EXERCISE MATERIALS ->
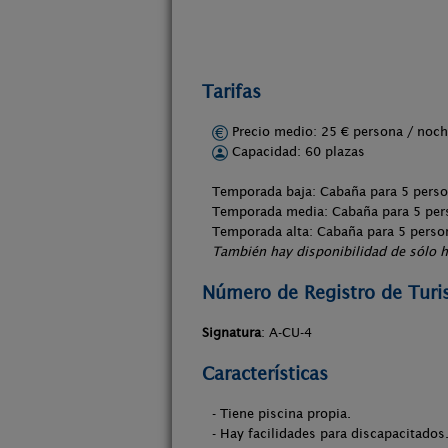
Tarifas
Precio medio: 25 € persona / no
Capacidad: 60 plazas
Temporada baja: Cabaña para 5 pers
Temporada media: Cabaña para 5 per
Temporada alta: Cabaña para 5 perso
También hay disponibilidad de sólo h
Número de Registro de Tur
Signatura
: A-CU-4
Características
- Tiene piscina propia.
- Hay facilidades para discapacitados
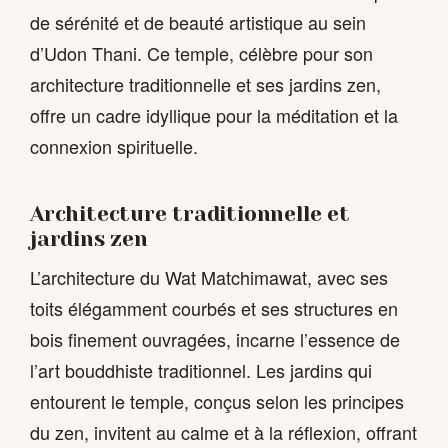
de sérénité et de beauté artistique au sein
d’Udon Thani. Ce temple, célèbre pour son
architecture traditionnelle et ses jardins zen,
offre un cadre idyllique pour la méditation et la
connexion spirituelle.
Architecture traditionnelle et
jardins zen
L’architecture du Wat Matchimawat, avec ses
toits élégamment courbés et ses structures en
bois finement ouvragées, incarne l’essence de
l’art bouddhiste traditionnel. Les jardins qui
entourent le temple, conçus selon les principes
du zen, invitent au calme et à la réflexion, offrant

EXERCISE PROMPT -> In the entries above, find each line with the word "temple" and copy it.

RESPONSE TO THIS TASK ->
d’Udon Thani. Ce temple, célèbre pour son
entourent le temple, conçus selon les principes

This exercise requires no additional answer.